Copy the listing exactly, please, and keep every picture out of it.

- - -

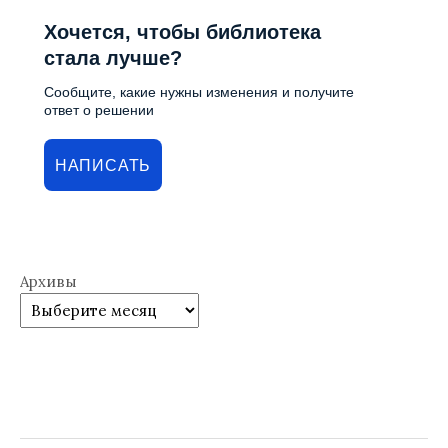
Хочется, чтобы библиотека
стала лучше?
Сообщите, какие нужны изменения и получите
ответ о решении
НАПИСАТЬ
Архивы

- - -

* **RESPONSE BELOW**:
Хочется, чтобы библиотека
стала лучше?
Сообщите, какие нужны изменения и получите
ответ о решении
НАПИСАТЬ
Архивы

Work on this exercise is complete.